Plan 9's Advantage

Posted by Daniel Lyons on August 7, 2009

Plan 9 is Unix sans castration.

The central idea behind Plan 9 is that a filesystem is a dandy interface to all kinds of things. Take a look at the list of system calls in Plan 9, all 51 of them.

What kinds of things can be filesystems that typically aren't? All your processes—post a note (remember signals in Unix?) by writing to their control file, see what files they have open, etc. Your network interface. Need NAT? Mount the gateway's network devices locally. Get a connection and listen or connect to a remote host by opening a file and writing to it. Access a database through the filesystem. Access the web through the filesystem. Access FTP or any other remote filesystem through the local filesystem. Manipulate this window on the screen through the filesystem. Draw graphics through the filesystem. Access your keychain through the filesystem. Access your sound card through the filesystem.

Exposing everything through the filesystem has three principle benefits:

  1. Now any aspect of your machine's hardware, display, or any running software can be accessed from other places on the network. Or vice versa.
  2. Want to improve security by jailing a process? Remove the interfacing files from the namespace of that process.
  3. Access to your abstraction is democratized and language-agnostic.

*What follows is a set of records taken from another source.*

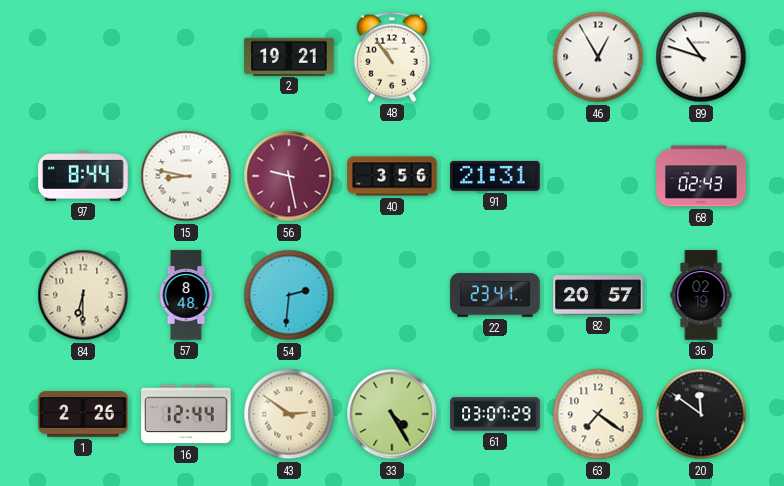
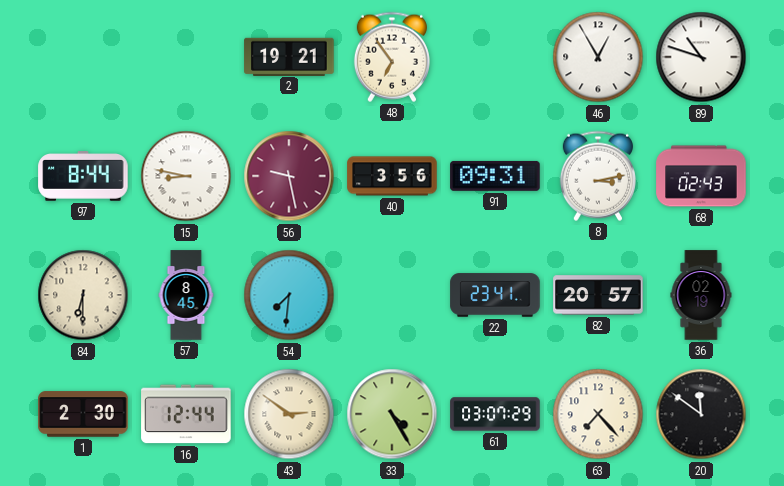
48: 10:54 -> 6:54
91: 21:31 -> 09:31
8: none -> 3:13
57: 8:48 -> 8:45
54: 2:31 -> 7:31
1: 2:26 -> 2:30
63: 7:21 -> 7:23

The first two points get made a lot in Plan 9 circles and are the backbone of a secure distributed environment. But the third point is one that's been fascinating me. The echo service on Plan 9 is a shell script that runs cat. You can use regular shell scripts to connect programs and devices across machines. If you find a filesystem that provides access to a given device, protocol, or whatever, every language on your machine gets uniform access to that device, protocol or whatever without any bias towards a particular one.

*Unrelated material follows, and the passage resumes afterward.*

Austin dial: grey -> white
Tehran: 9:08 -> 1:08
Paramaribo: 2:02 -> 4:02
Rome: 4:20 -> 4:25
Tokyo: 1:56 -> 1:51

This also means that in Plan 9, writing a filesystem is better in many cases than writing a library. A library can only be used from C; a filesystem can be used from C, the shell, awk or any other language. Furthermore, a filesystem can be exported over the network or imported from another host. Hooking up a file to another file doesn't sound very interesting, but if one file is the output of a progress bar application and the other is your soundcard's control file, it becomes interesting. Or if one file is your mail and the other is your Jabber account, and between them is a little AWK script that pulls out the subject. Or if one file is your hard drive's SMART status and the other is your SMS gateway. The mere thought of being able to combine these things with trivial shell scripts in the grand Unix tradition is quite alluring.